REQUIRED WORK: Only text is carried over. Reproduce the entries below exactly.

*** Begin section ***

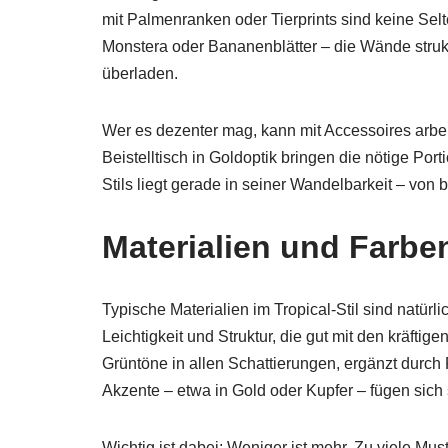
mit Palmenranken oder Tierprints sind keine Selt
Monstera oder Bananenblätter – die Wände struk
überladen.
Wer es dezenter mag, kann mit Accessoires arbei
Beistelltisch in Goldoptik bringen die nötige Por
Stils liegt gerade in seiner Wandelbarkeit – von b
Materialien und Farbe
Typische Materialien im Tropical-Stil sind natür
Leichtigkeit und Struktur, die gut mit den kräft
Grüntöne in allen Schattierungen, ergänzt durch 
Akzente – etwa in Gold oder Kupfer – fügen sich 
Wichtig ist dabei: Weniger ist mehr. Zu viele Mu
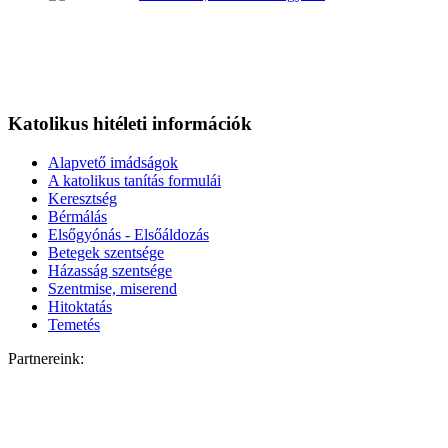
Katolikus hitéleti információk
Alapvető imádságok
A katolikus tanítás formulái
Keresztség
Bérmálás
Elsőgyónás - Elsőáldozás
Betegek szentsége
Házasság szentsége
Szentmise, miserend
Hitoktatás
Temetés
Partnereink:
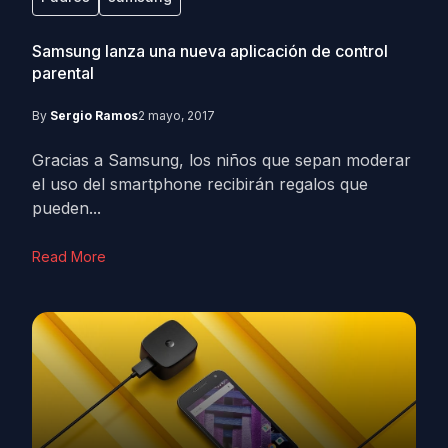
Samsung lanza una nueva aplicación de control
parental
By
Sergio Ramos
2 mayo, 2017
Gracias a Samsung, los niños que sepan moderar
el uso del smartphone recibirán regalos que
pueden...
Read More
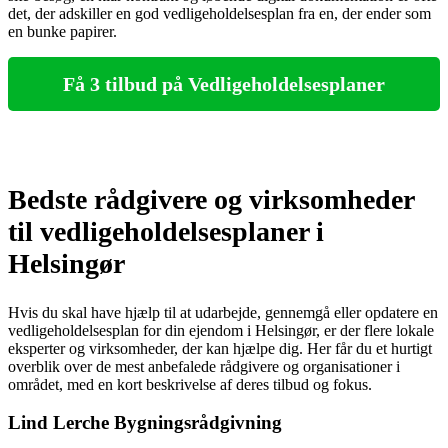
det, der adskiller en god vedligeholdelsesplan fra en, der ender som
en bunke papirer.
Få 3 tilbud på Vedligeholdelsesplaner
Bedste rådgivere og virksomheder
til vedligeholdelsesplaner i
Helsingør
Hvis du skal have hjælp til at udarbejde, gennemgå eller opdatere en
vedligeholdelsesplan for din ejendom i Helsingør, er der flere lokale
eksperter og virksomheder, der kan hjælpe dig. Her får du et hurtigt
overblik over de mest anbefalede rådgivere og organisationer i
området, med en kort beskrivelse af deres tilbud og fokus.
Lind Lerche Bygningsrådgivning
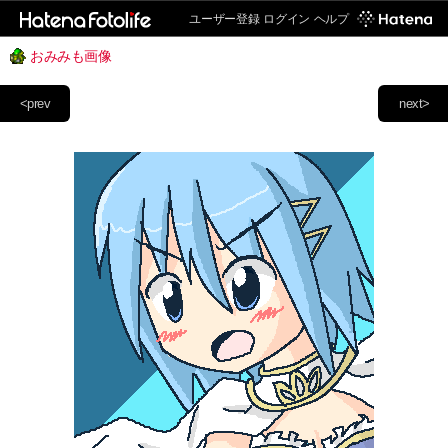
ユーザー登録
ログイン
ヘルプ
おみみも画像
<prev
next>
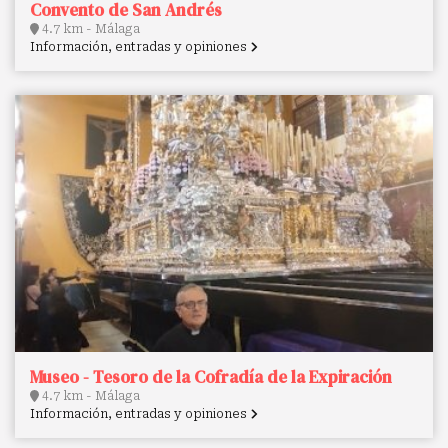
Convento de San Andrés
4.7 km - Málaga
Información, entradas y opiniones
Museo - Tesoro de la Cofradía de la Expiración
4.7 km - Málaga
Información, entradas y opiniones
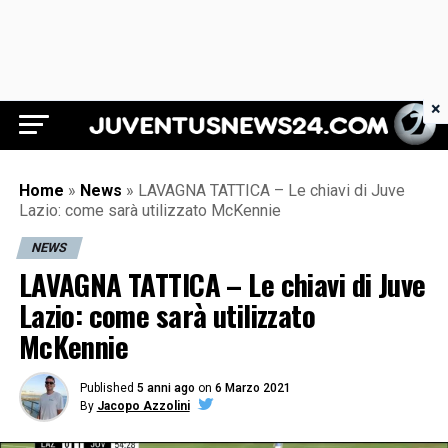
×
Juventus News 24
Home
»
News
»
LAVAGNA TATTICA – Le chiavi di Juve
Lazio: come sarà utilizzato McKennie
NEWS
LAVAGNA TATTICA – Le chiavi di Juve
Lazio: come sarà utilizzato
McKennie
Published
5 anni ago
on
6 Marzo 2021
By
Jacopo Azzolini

*** End section ***

PROBLEM SOLUTION:
mit Palmenranken oder Tierprints sind keine Selt
Monstera oder Bananenblätter – die Wände struk
überladen.
Wer es dezenter mag, kann mit Accessoires arbei
Beistelltisch in Goldoptik bringen die nötige Por
Stils liegt gerade in seiner Wandelbarkeit – von b
Materialien und Farbe
Typische Materialien im Tropical-Stil sind natür
Leichtigkeit und Struktur, die gut mit den kräft
Grüntöne in allen Schattierungen, ergänzt durch 
Akzente – etwa in Gold oder Kupfer – fügen sich 
Wichtig ist dabei: Weniger ist mehr. Zu viele Mu
Katolikus hitéleti információk
Alapvető imádságok
A katolikus tanítás formulái
Keresztség
Bérmálás
Elsőgyónás - Elsőáldozás
Betegek szentsége
Házasság szentsége
Szentmise, miserend
Hitoktatás
Temetés
Partnereink:
Samsung lanza una nueva aplicación de control
parental
By
Sergio Ramos
2 mayo, 2017
Gracias a Samsung, los niños que sepan moderar
el uso del smartphone recibirán regalos que
pueden...
Read More
det, der adskiller en god vedligeholdelsesplan fra en, der ender som
en bunke papirer.
Få 3 tilbud på Vedligeholdelsesplaner
Bedste rådgivere og virksomheder
til vedligeholdelsesplaner i
Helsingør
Hvis du skal have hjælp til at udarbejde, gennemgå eller opdatere en
vedligeholdelsesplan for din ejendom i Helsingør, er der flere lokale
eksperter og virksomheder, der kan hjælpe dig. Her får du et hurtigt
overblik over de mest anbefalede rådgivere og organisationer i
området, med en kort beskrivelse af deres tilbud og fokus.
Lind Lerche Bygningsrådgivning
ユーザー登録
ログイン
ヘルプ
おみみも画像
<prev
next>
Convento de San Andrés
4.7 km - Málaga
Información, entradas y opiniones
Museo - Tesoro de la Cofradía de la Expiración
4.7 km - Málaga
Información, entradas y opiniones
×
Juventus News 24
Home
»
News
»
LAVAGNA TATTICA – Le chiavi di Juve
Lazio: come sarà utilizzato McKennie
NEWS
LAVAGNA TATTICA – Le chiavi di Juve
Lazio: come sarà utilizzato
McKennie
Published
5 anni ago
on
6 Marzo 2021
By
Jacopo Azzolini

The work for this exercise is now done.